Why wouldn’t they? If you’ve stopped paying, you’ve stopped their income stream. It doesn’t matter if you were “loaned” $500 and paid back $3000 in interest over the years on that same $500. You still owe them and they can and will sue because you broke the credit card agreement.
Some people don’t realize that when you sign a credit card agreement, it’s not something to be trifled with. It’s a legal and binding contract. Break it and you can be sued, no matter what.
If you owe a credit card company a lot of money and fear being sued, you can contact them and try to arrange payments that will satisfy them. If you’re on the verge of being sued, they’ve probably already sent the debt to a collection agency.
Contact them, in writing, with a proposal about payment arrangements. If they have already made you an offer about paying less than you owe, as many will do, that’s your best bet to get out from under the debt before you’re sued.
Some agencies will offer to let you pay from 50% to %75 in one lump sum to erase the debt. Some go even lower, and let you make a few payments to do so the same thing.
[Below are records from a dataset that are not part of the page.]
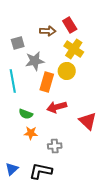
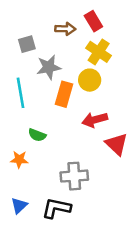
red arrow: (57, 107) -> (95, 120), moved
orange star: (31, 133) -> (19, 159), moved
gray cross: (55, 146) -> (74, 176), size x1.5

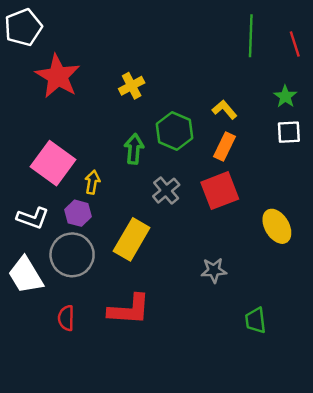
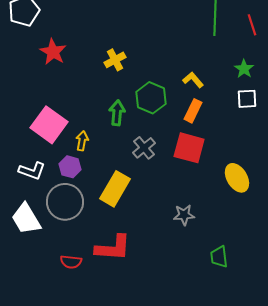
red star: (58, 76) -> (53, 52), size x0.7
red square: (220, 191) -> (189, 148), turned 36
red semicircle: (66, 318) -> (71, 262), moved, turned -85

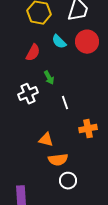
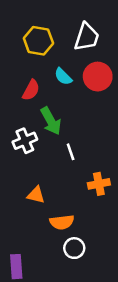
green arrow: (49, 78) -> (51, 121), size x1.6
orange triangle: (46, 140) -> (36, 195), moved

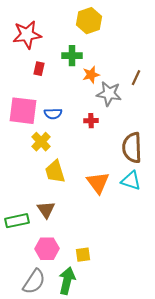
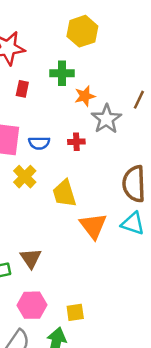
gray star: (109, 94) -> (106, 119), turned 30
red cross: (91, 121) -> (76, 142), moved
yellow trapezoid: (55, 172) -> (64, 193), moved

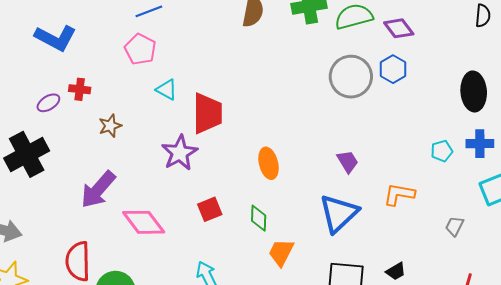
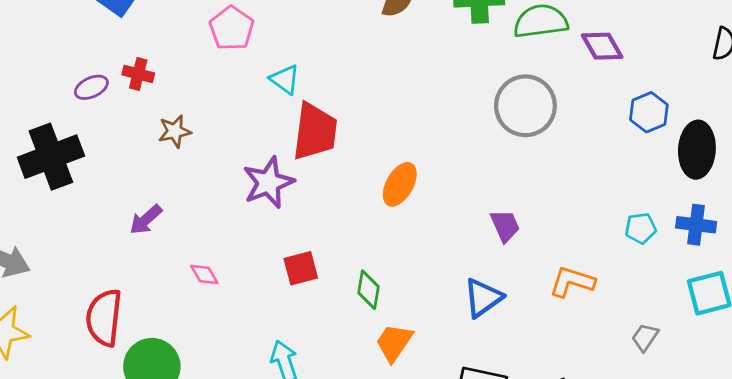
blue hexagon: (393, 69) -> (649, 112), moved
cyan triangle: (167, 90) -> (285, 79), moved
orange ellipse: (269, 163) -> (400, 184), moved, turned 36
purple arrow: (98, 190) -> (146, 220), size x0.6
blue triangle: (339, 213) -> (483, 298), size x0.7
pink diamond: (144, 222) -> (204, 274), size x0.5

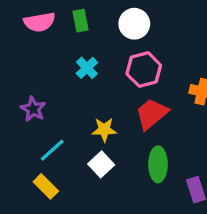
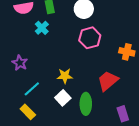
cyan cross: (87, 68) -> (42, 28), moved
red trapezoid: (152, 114) -> (108, 81), moved
green ellipse: (158, 164) -> (86, 104), moved

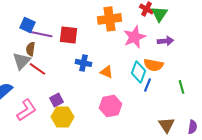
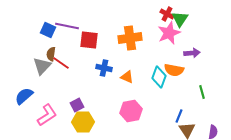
orange cross: (110, 19) -> (130, 38), moved
purple line: (40, 34) -> (67, 26), moved
pink star: (134, 37) -> (169, 33), moved
purple arrow: (166, 41) -> (192, 53), moved
red line: (38, 69) -> (61, 63), moved
blue line: (148, 85) -> (179, 116), moved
Some collection agencies make such an offer about the second time you hear from them. The first time is just presenting you with the debt, telling you to pay it, and mentioning that if you don’t dispute it within 30 days, they’ll assume the debt is yours.
The next contact might not be anything but another demand for full payment. After that though, most will start making offers. Some make better offers as time goes by, and some don’t.
Keep in mind, the longer you wait, the larger your debt becomes. Interest accumulates even if you haven’t used or paid on that card in years.
Many of these companies will make better offers after a long time goes by. If you get a good offer, like paying about $1500 on a debt that’s almost $3000, you should find a way to pay that. Because not only can a credit card company sue you, but when they do you’ll have to pay whole amount plus more interest and court fees.